● WHAT THE EXERCISE ASKS: Every line containing "institutions" should be copied out. Go through the entries and find them.

┄┄┄┄┄┄

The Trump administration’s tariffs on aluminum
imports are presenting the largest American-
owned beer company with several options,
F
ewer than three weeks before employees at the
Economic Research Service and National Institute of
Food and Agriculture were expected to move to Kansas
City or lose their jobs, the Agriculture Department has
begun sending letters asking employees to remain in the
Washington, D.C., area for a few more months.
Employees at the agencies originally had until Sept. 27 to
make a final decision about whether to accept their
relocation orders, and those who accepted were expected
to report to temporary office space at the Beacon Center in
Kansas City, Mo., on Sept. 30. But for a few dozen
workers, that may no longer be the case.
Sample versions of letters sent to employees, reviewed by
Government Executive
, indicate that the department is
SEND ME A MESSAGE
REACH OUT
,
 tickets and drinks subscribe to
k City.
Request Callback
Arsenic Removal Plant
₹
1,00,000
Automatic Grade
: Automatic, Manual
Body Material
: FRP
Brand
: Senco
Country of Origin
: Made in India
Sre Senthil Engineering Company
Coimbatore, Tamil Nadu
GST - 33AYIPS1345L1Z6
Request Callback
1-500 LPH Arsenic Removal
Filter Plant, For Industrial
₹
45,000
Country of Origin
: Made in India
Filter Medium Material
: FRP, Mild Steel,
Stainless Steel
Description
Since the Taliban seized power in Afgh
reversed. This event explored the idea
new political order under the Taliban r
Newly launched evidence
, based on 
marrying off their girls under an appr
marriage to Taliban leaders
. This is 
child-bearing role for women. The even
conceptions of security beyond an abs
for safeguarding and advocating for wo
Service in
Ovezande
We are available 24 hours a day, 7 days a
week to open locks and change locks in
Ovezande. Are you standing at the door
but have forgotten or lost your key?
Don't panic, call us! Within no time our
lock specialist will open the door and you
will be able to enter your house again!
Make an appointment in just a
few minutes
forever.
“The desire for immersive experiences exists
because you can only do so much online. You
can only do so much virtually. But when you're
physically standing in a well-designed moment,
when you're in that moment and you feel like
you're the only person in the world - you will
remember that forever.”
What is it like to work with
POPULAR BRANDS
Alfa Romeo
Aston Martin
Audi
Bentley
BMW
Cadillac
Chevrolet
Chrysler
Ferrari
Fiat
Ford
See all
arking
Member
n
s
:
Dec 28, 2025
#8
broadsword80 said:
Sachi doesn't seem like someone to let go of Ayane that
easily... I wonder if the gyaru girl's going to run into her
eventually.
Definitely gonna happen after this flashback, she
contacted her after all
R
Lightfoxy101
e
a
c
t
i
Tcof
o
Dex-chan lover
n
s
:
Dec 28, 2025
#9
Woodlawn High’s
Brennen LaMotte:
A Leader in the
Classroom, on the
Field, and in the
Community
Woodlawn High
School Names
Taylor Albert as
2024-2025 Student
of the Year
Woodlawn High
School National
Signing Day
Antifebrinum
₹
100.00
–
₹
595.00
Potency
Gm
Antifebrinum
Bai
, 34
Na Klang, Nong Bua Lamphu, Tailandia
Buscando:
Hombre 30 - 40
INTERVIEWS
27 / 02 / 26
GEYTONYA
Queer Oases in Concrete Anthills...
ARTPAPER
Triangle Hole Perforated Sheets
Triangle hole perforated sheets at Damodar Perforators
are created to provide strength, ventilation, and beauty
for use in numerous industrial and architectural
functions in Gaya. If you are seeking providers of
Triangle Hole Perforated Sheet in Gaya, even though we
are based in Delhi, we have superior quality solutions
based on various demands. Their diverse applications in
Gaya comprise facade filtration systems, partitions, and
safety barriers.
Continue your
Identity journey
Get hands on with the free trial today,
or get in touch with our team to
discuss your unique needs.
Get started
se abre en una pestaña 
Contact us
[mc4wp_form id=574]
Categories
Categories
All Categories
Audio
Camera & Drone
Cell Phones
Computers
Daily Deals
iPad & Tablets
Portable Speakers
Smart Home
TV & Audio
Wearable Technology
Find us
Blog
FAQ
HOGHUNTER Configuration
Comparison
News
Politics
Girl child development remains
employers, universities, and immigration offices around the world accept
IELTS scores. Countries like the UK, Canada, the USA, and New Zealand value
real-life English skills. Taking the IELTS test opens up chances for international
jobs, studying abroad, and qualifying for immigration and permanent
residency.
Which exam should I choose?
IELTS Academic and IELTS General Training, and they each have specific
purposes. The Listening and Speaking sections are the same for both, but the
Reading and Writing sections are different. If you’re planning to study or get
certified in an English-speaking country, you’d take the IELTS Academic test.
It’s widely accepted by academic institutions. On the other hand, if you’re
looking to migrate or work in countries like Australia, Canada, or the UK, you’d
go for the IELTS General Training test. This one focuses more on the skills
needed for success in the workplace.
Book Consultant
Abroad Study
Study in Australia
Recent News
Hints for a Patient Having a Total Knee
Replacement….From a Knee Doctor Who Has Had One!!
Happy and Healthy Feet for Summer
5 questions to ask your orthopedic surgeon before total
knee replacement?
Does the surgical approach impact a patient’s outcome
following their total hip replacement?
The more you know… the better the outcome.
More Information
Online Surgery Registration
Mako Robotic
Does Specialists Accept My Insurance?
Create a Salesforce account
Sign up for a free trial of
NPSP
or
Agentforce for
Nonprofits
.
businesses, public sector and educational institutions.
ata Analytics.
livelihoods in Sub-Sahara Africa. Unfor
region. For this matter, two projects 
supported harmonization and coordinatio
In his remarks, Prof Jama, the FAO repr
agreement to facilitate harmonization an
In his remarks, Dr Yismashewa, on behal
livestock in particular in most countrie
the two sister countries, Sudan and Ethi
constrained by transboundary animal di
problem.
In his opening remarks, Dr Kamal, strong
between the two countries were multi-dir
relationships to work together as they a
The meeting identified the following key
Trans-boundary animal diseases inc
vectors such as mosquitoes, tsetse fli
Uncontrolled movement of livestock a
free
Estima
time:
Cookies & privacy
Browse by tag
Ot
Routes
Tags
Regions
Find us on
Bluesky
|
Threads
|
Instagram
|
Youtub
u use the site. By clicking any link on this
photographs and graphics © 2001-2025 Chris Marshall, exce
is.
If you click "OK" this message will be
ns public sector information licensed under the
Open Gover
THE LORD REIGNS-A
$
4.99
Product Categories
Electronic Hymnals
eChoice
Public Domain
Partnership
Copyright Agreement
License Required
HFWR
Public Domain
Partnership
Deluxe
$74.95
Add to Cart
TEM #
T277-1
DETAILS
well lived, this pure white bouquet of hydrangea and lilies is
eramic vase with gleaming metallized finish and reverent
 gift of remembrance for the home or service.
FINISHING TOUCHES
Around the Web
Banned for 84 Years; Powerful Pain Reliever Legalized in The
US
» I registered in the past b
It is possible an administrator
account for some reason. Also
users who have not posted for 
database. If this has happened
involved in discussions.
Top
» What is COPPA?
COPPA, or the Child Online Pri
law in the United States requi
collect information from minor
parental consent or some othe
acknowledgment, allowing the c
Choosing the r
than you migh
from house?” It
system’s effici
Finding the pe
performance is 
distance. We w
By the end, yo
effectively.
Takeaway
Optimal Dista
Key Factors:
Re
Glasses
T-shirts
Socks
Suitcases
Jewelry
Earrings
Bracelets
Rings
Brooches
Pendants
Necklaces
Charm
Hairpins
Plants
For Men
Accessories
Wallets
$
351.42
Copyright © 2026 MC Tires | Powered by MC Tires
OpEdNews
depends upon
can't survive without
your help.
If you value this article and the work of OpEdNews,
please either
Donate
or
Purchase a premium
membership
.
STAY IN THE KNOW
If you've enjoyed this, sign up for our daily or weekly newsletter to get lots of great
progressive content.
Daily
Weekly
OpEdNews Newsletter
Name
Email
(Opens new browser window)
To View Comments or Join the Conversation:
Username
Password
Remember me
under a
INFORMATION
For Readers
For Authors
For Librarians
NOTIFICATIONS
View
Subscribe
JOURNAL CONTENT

┄┄┄┄┄┄

● COMPLETED TASK:
It’s widely accepted by academic institutions. On the other hand, if you’re
businesses, public sector and educational institutions.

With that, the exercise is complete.